I show my shredded pants to Ursula and she says they can’t be fixed. But Barb offers up a pair of hers and Jayne picks up three to try. Friends, one pair is the exact same ones I have, same size. The party votes I use them for the remainder of my trip. Maria from Ashland sewed a heart patch on mine and they are very special, so the pants will he sent home to maybe make into shorts.

I feel so happy and fulfilled. A big day of spectacular beauty and an evening of people active well into their 70’s filled with energy, inquisitiveness and humor. They are role models, for sure, and also new friends.

13 Responses

  1. Dear friend,
    As usual, Jesus covered all these paragraphs in two small words: “Judge not.” Here’s my two: finish well! Guy

  2. Kia Ora e hoa…catching up again reading on an early Sunday morning while the rest of the house sleeps. Fred, our orange cat you may remember, sleeps here on the couch next to me. I think of my own experiences in the mountains. I am blessed to have a place where I see very few people, many trips not any. I used to get very angry, or at least tense when someone would show up at a hut. Sometimes even grabbing my gear and leaving to set up my tent somewhere else. It took me a long time to understand that wasn’t so much my own quest for solitude as actually my own anxieties I felt out here. Like I needed to be in the hills to let go of all that and just breathe. I was probably a real asshole to a few people I can never apologise to. Finally recognising and dealing with my own anxiety has not lessened the fact I prefer solitude but it has given me an appreciation of when I do meet people 3-4 days away from a road end that I most likely have much more in common with them than not. Not always, but at least the patience to find out. I admire your efforts not just in your amazing walks, but in the fact you do it in the company of so many others.

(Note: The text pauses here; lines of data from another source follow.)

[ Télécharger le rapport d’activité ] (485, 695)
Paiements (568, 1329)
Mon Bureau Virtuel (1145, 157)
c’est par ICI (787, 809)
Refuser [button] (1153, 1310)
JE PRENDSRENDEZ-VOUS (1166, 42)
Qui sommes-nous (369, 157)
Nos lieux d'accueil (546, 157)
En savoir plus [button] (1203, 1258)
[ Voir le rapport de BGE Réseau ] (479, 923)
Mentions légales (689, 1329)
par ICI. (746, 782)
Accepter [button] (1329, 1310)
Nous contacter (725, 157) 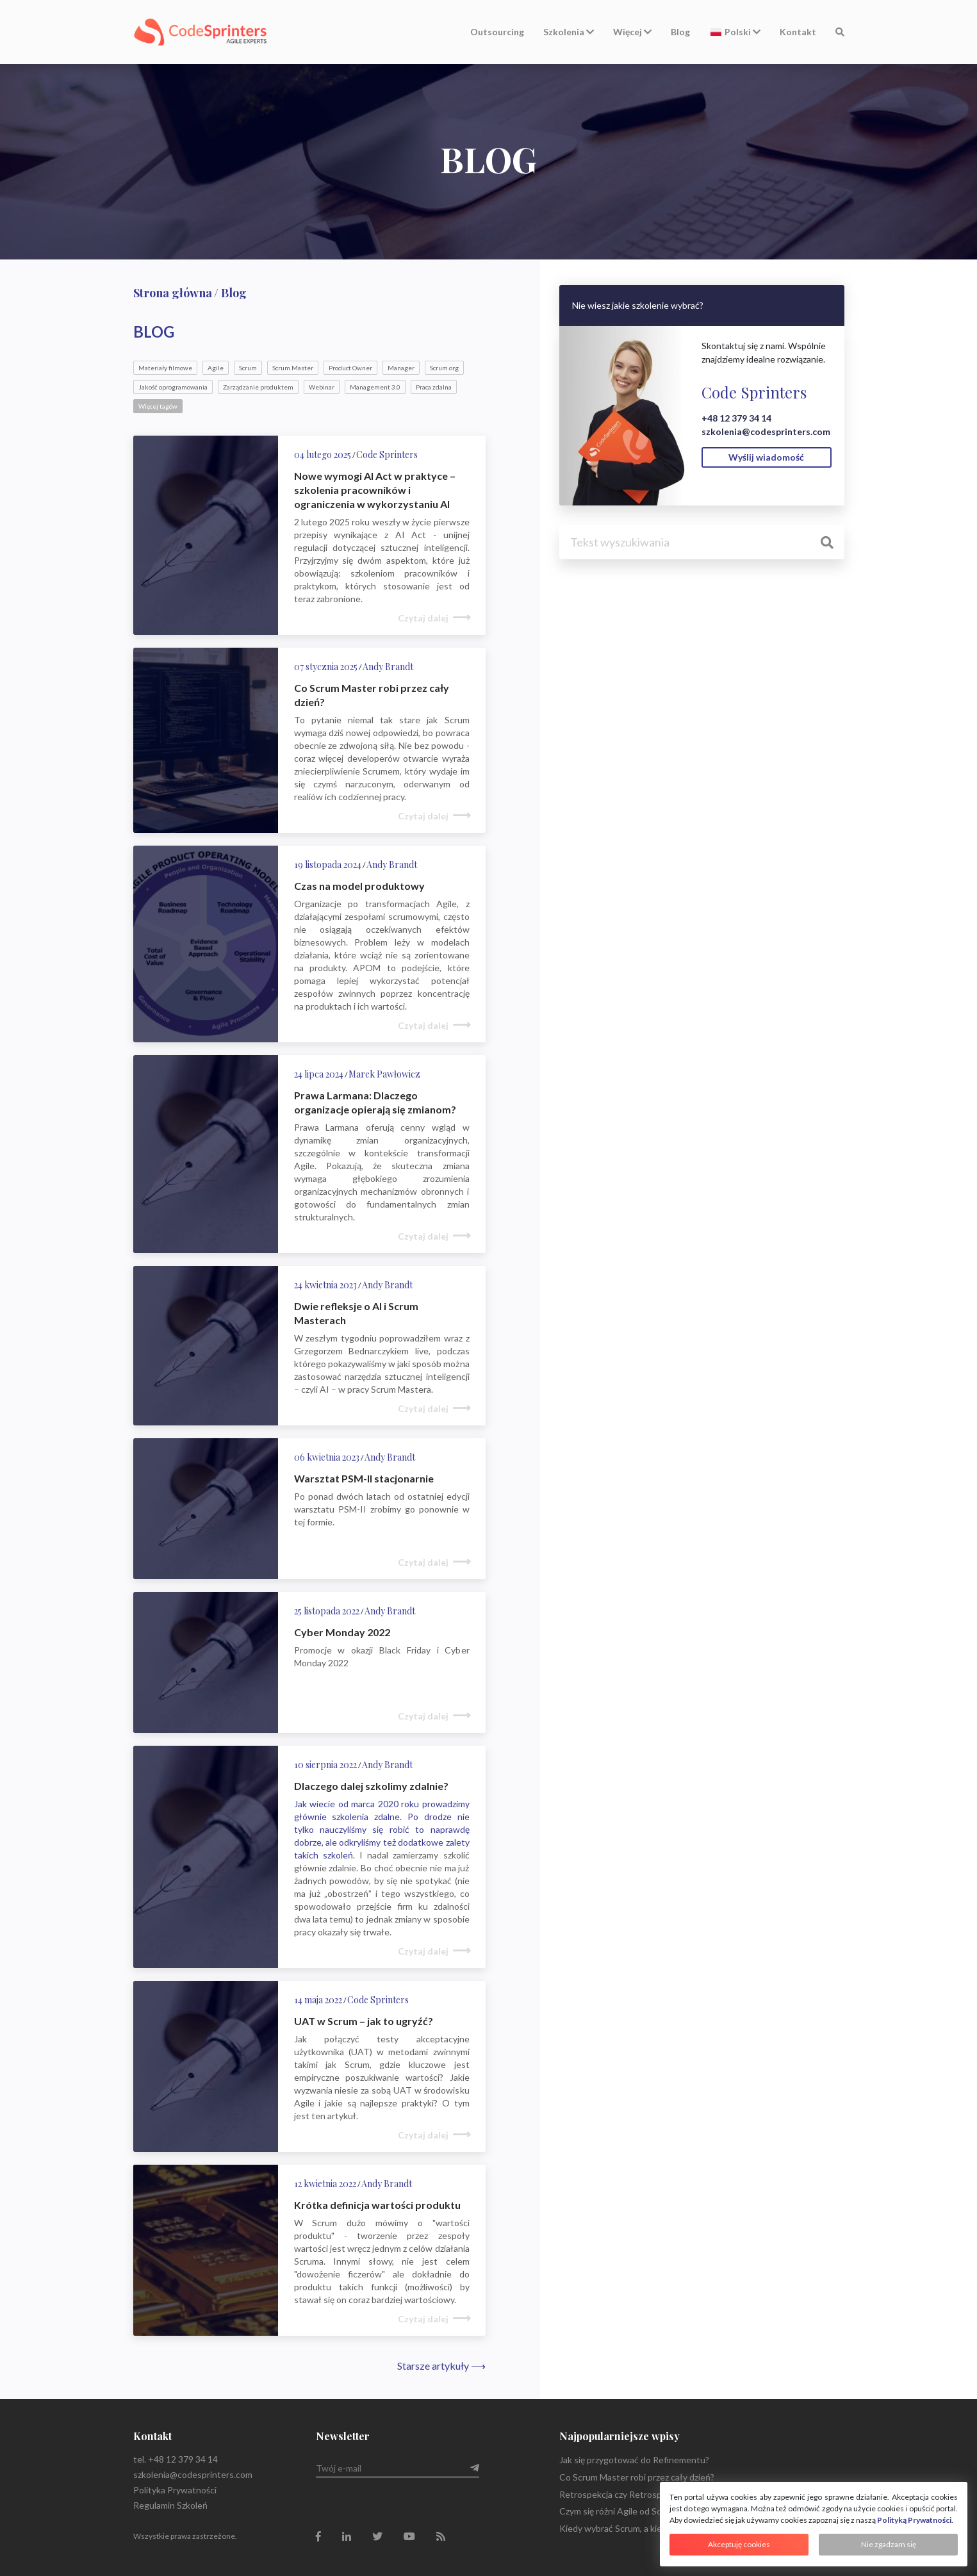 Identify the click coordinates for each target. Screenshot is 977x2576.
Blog (680, 31)
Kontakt (798, 31)
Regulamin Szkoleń (170, 2505)
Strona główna (172, 292)
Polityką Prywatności (914, 2520)
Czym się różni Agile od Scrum (618, 2511)
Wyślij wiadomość (766, 457)
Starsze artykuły (441, 2365)
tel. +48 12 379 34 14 (175, 2459)
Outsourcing (497, 31)
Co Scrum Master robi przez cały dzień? (636, 2477)
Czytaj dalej (423, 617)
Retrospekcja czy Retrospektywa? (627, 2494)
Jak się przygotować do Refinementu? (634, 2459)
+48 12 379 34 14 (736, 418)
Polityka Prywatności (175, 2489)
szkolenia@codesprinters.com (766, 431)
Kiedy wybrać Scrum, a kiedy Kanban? (633, 2528) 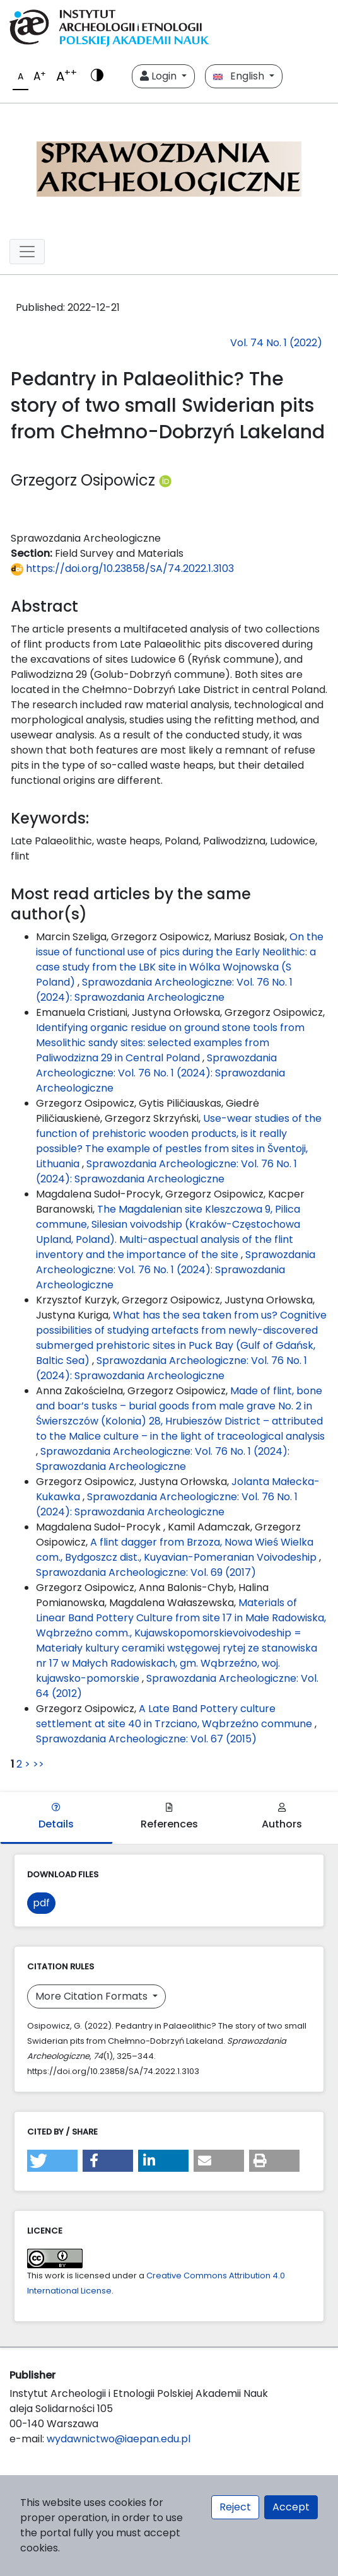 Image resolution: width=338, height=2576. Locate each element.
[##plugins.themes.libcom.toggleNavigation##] (27, 251)
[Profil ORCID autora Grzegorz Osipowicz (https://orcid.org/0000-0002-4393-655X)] (165, 480)
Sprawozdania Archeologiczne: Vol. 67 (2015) (146, 1739)
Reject (235, 2507)
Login (159, 76)
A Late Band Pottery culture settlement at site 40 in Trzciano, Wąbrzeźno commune (175, 1716)
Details (56, 1817)
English (240, 76)
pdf (41, 1903)
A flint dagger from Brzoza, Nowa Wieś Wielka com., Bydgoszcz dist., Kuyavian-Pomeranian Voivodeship (177, 1550)
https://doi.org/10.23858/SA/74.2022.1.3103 (122, 568)
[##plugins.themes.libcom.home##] (169, 166)
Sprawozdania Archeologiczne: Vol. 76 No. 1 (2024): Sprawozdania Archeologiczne (164, 990)
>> (38, 1764)
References (169, 1817)
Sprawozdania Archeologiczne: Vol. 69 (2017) (146, 1572)
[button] (52, 2161)
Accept (291, 2507)
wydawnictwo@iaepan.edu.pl (118, 2439)
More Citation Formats (92, 1996)
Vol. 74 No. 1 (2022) (276, 342) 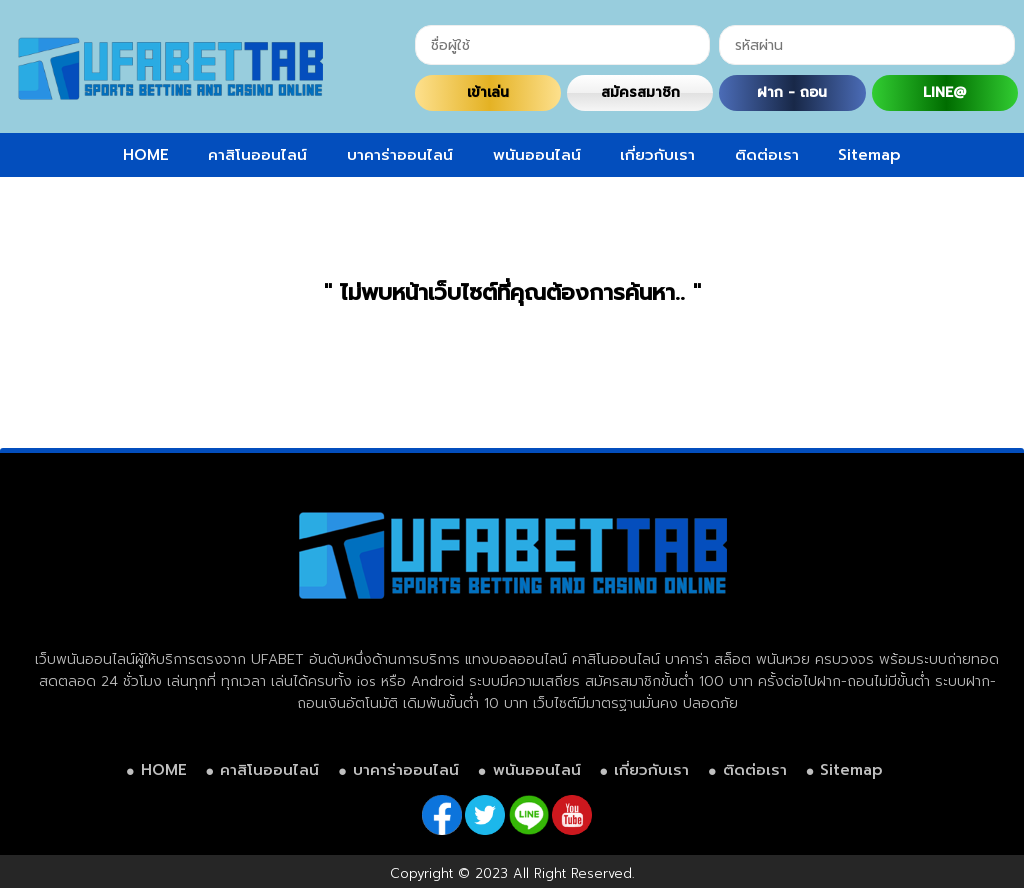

    He rangi ta matawhaiti
    he rangi ta matawhanui

    A person with narrow vision has a restricted horizon
    A person with wide vision has plentiful opportunities

    Kia Kaha e hoa!
    Arohanui
    Robb

  3. Alison, Please let Jayne know that by offering you the Four Agreements, she offers them to us readers, as well. When I look at them, and re-read parts of your blog, I observe that for you, as well as for me, the Middle Two are the most difficult to follow:

    Be impeccable with your word.
    Don’t take anything personally.
    Don’t make assumptions.
    Always do your best.

    Nearly all of your “negativity” on the trail results from your difficulty in “listening to” those two Agreements. And, lest one thinks I am throwing stones of negativity right back atcha, I instead am looking in the mirror–and, dammit, I don’t care that I mix metaphors as well as cocktails! I am literally “commenting” in the “comment box,” not advising. And I thank Jayne, via your blog, for the reminder of The Way of living life well. My condensed version of all this is to both do and think unto others as you would do and think unto yourself. Nota bene: one needs to THINK well of oneself for this mantra to hold water. There: that’s my last metaphor (at least for this comment!) Onward. Upward. Southward, HO!